Ich bin gesund, das System ist krank?

19. Juni 2012: Ich weiß, dass es eine Lesung meiner Texte gegeben hat. AK hat mir einen kleinen Bericht geschrieben. Ich weiß jetzt auch, dass ich gesund bin. So sagte es zumindest ein dort anwesender Therapeut.

Wissen Sie was? Es tröstet mich, wenn ich das höre, besser gesagt: wenn ich das lese! Ich denke fast jeden Tag, dass ich nicht gesund bin. Jetzt denke ich manchmal daran, gesund zu sein. Das System, in dem ich gearbeitet habe, ist wahrscheinlich krank. Und hat mich krank gemacht, seitdem ich dabei bin. Ein langsamer, schleichender Krankheitsprozess.

Hier im Erdhügel beginne ich zu gesunden. Fast genauso langsam. Was bedeuten müsste, mindestens zwanzig Jahr hier drin zu bleiben. Vielleicht sollte ich bei den documenta-Leuten um eine Verlängerung anklopfen? »Hallo, mein Name ist Hüter. Isabelle Hüter. Ich wohne immer noch im Kunstwerk von Song Dong und möchte Sie heute bitten, den Hügel stehen zu lassen. Ich brauche ihn einfach als Wohnraum. «

Wenn die documenta-Leute den Hügel abtragen wollen, bleibe ich einfach sitzen. Blockiere den Hügel, kämpfe um meinen Wohnraum. Ich habe doch so etwas wie ein Gewohnheitsrecht, oder?

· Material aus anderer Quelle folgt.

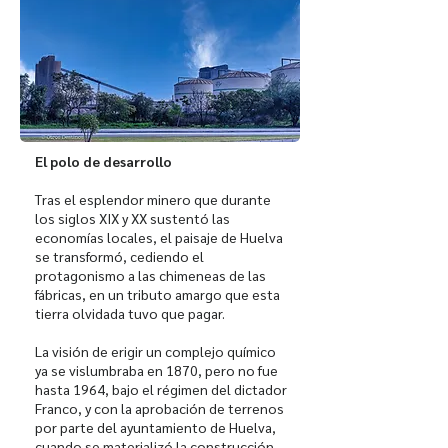
El polo de desarrollo
Tras el esplendor minero que durante
los siglos XIX y XX sustentó las
economías locales, el paisaje de Huelva
se transformó, cediendo el
protagonismo a las chimeneas de las
fábricas, en un tributo amargo que esta
tierra olvidada tuvo que pagar.
La visión de erigir un complejo químico
ya se vislumbraba en 1870, pero no fue
hasta 1964, bajo el régimen del dictador
Franco, y con la aprobación de terrenos
por parte del ayuntamiento de Huelva,
cuando se materializó la construcción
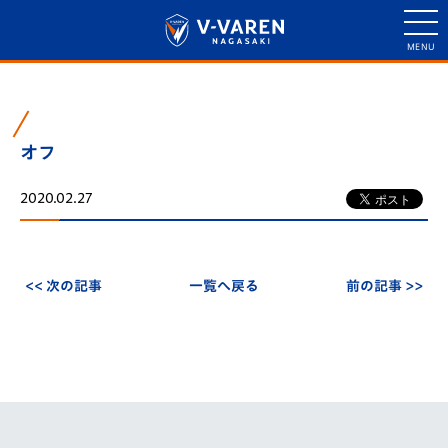
オフ
2020.02.27
<< 次の記事
一覧へ戻る
前の記事 >>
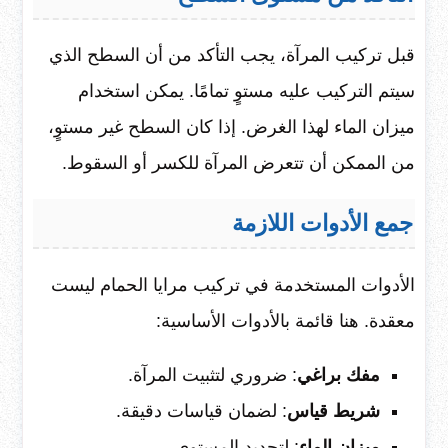
قبل تركيب المرآة، يجب التأكد من أن السطح الذي
سيتم التركيب عليه مستوٍ تمامًا. يمكن استخدام
ميزان الماء لهذا الغرض. إذا كان السطح غير مستوٍ،
من الممكن أن تتعرض المرآة للكسر أو السقوط.
جمع الأدوات اللازمة
الأدوات المستخدمة في تركيب مرايا الحمام ليست
معقدة. هنا قائمة بالأدوات الأساسية:
مفك براغي
: ضروري لتثبيت المرآة.
شريط قياس
: لضمان قياسات دقيقة.
ميزان الماء
: لتحديد المستوى.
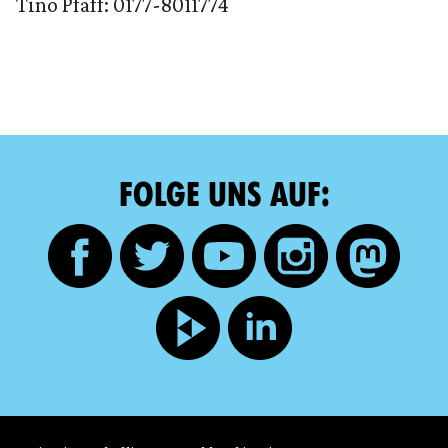
Tino Pfaff: 0177-8011774
FOLGE UNS AUF:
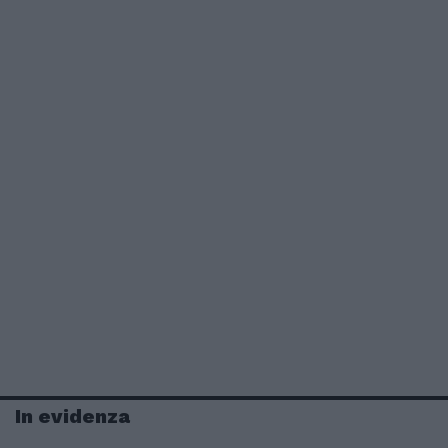
In evidenza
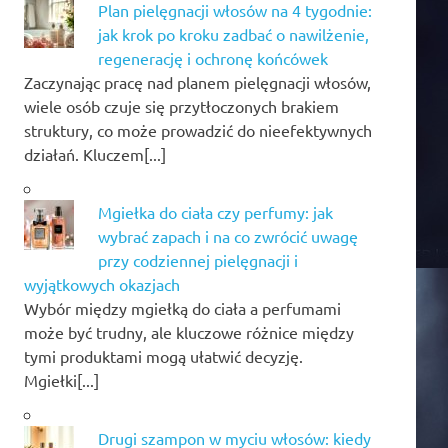
Plan pielęgnacji włosów na 4 tygodnie:
jak krok po kroku zadbać o nawilżenie,
regenerację i ochronę końcówek
Zaczynając pracę nad planem pielęgnacji włosów,
wiele osób czuje się przytłoczonych brakiem
struktury, co może prowadzić do nieefektywnych
działań. Kluczem[...]
Mgiełka do ciała czy perfumy: jak
wybrać zapach i na co zwrócić uwagę
przy codziennej pielęgnacji i
wyjątkowych okazjach
Wybór między mgiełką do ciała a perfumami
może być trudny, ale kluczowe różnice między
tymi produktami mogą ułatwić decyzję.
Mgiełki[...]
Drugi szampon w myciu włosów: kiedy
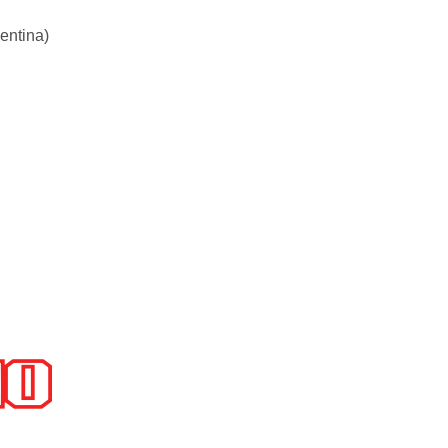
entina)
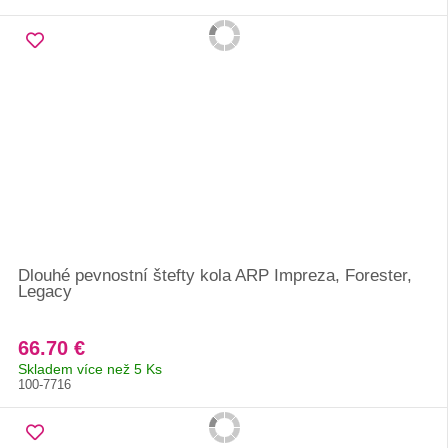
Dlouhé pevnostní štefty kola ARP Impreza, Forester,
Legacy
66.70 €
Skladem více než 5 Ks
100-7716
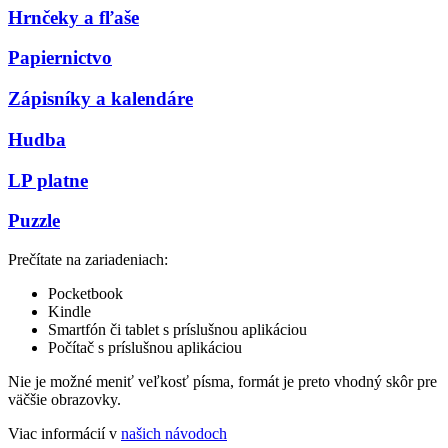
Hrnčeky a fľaše
Papiernictvo
Zápisníky a kalendáre
Hudba
LP platne
Puzzle
Prečítate na zariadeniach:
Pocketbook
Kindle
Smartfón či tablet s príslušnou aplikáciou
Počítač s príslušnou aplikáciou
Nie je možné meniť veľkosť písma, formát je preto vhodný skôr pre
väčšie obrazovky.
Viac informácií v
našich návodoch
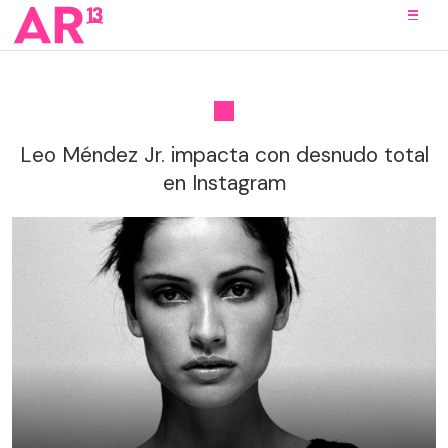
Leo Méndez Jr. impacta con desnudo total
en Instagram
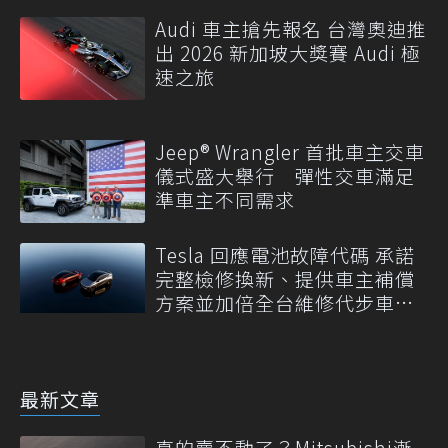
Audi 車主搶先報名 台灣奧迪推
出 2026 新加坡大獎賽 Audi 極
速之旅
Jeep® Wrangler 首批車主交車
儀式盛大舉行 彈性交車滿足
準車主不同需求
Tesla 回應電池故障代碼 承諾
完整檢修換新、提供車主補償
方案並加倍全台維修代步車數
量
最新文章
真的賣不動了？Mitsubishi漸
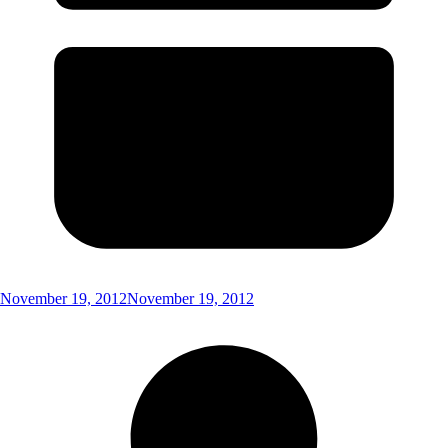
November 19, 2012
November 19, 2012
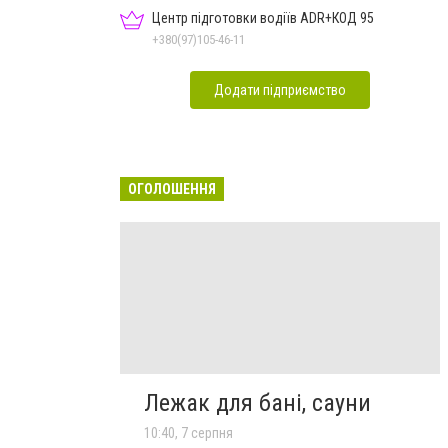
Центр підготовки водіїв ADR+КОД 95
+380(97)105-46-11
Додати підприємство
ОГОЛОШЕННЯ
Лежак для бані, сауни
10:40, 7 серпня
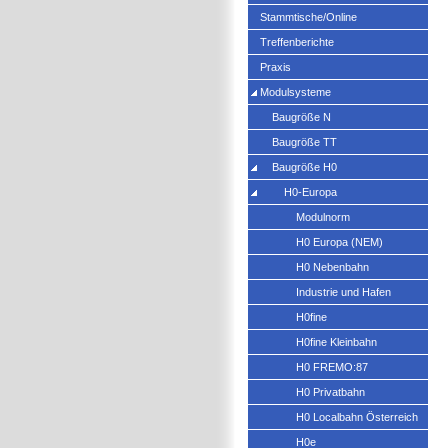
Stammtische/Online
Treffenberichte
Praxis
Modulsysteme
Baugröße N
Baugröße TT
Baugröße H0
H0-Europa
Modulnorm
H0 Europa (NEM)
H0 Nebenbahn
Industrie und Hafen
H0fine
H0fine Kleinbahn
H0 FREMO:87
H0 Privatbahn
H0 Localbahn Österreich
H0e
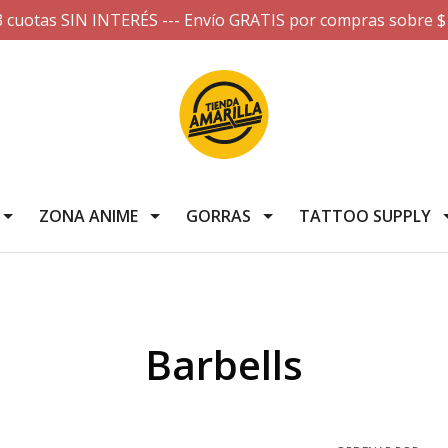
3 cuotas SIN INTERÉS --- Envío GRATIS por compras sobre $
ZONA ANIME
GORRAS
TATTOO SUPPLY
Barbells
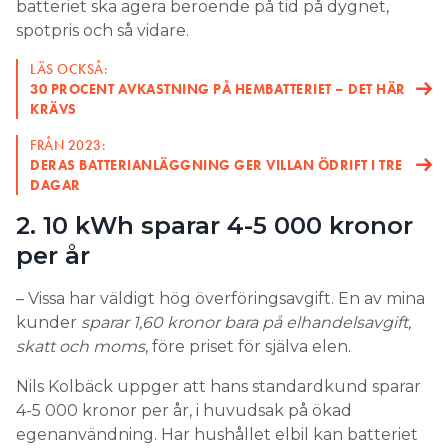
batteriet ska agera beroende på tid på dygnet,
spotpris och så vidare.
LÄS OCKSÅ:
30 PROCENT AVKASTNING PÅ HEMBATTERIET – DET HÄR
KRÄVS
FRÅN 2023:
DERAS BATTERIANLÄGGNING GER VILLAN ÖDRIFT I TRE
DAGAR
2. 10 kWh sparar 4-5 000 kronor
per år
– Vissa har väldigt hög överföringsavgift. En av mina
kunder
sparar 1,60 kronor bara på elhandelsavgift,
skatt och moms
, före priset för själva elen.
Nils Kolbäck uppger att hans standardkund sparar
4-5 000 kronor per år, i huvudsak på ökad
egenanvändning. Har hushållet elbil kan batteriet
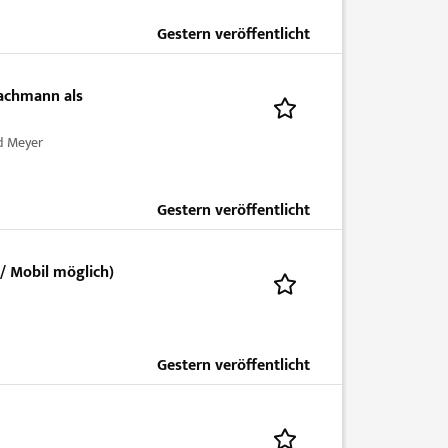
Gestern veröffentlicht
achmann als
d Meyer
Gestern veröffentlicht
/ Mobil möglich)
Gestern veröffentlicht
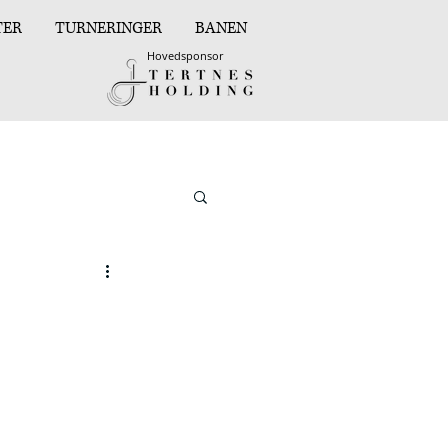
TER
TURNERINGER
BANEN
Hovedsponsor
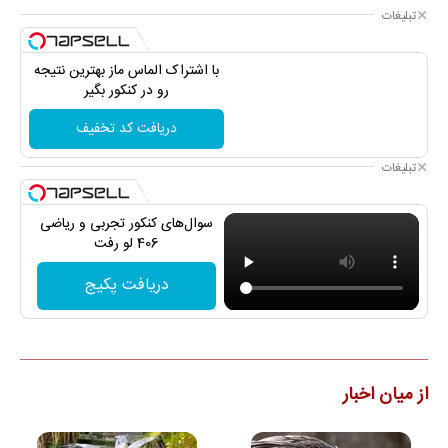
تبلیغات
با اشتراک الماس ماز بهترین نتیجه
رو در کنکور بگیر
دریافت کد تخفیف
تبلیغات
سوال‌های کنکور تجربی و ریاضی
406 لو رفت
دریافت پکیج
از میان اخبار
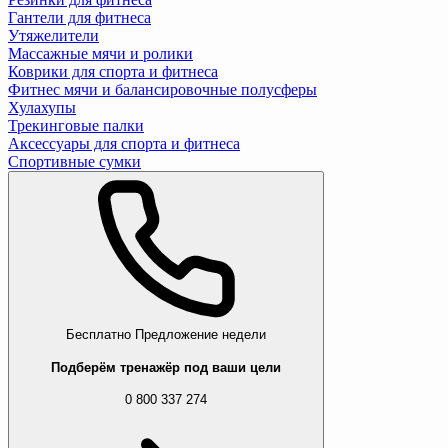
Гантели для фитнеса
Утяжелители
Массажные мячи и ролики
Коврики для спорта и фитнеса
Фитнес мячи и балансировочные полусферы
Хулахупы
Трекинговые палки
Аксессуары для спорта и фитнеса
Спортивные сумки
Бесплатно
Предложение недели
Подберём тренажёр под ваши цели
0 800 337 274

Inzwischen habe ich meinen Frieden mit den Besuchern geschlossen. Mehr noch: Ich genieße ihre Anwesenheit, ihre Energie, ihren spielerischen Umgang mit dem Nichtstun und dem Tun. Bei einer Gruppe ist es oft so, dass einer gehen will. Die Anderen überreden ihn dann aber, noch ein wenig zu bleiben. Und dann bleiben alle. Der Doing Nothing Garden scheint zu sagen: »Verweile noch, Tu noch ein bisschen nichts. «

Manchmal bin ich den ganzen Tag draußen. Das ist sehr einfach, ich kann meine Wohnung zu jeder Tages- und Nachtszeit verlassen, so gut versteckt ist der Zugang (so, damit habe ich auch eine Frage bei der Lesung beantwortet – AK hat mir auch das mitgeteilt). Das war meine Bedingung damals.

Soviel sei verraten: Sie haben ja keine Ahnung, wie weit außerhalb meine Wohnungstür ist. Die documenta-Leute haben sich selbst übertroffen in der Architektur!

Über documenta

Über Briefe und Notizen erhält Andreas Knierim in unregelmässigen Abständen Nachrichten von "Isabelle Hüter". Sie bewohnt, nach eigenen Aussagen, das Kunstwerk von Song Dong "Doing Nothing Garden" auf der dOCUMENTA (13) auf der Karlsaue in Kassel.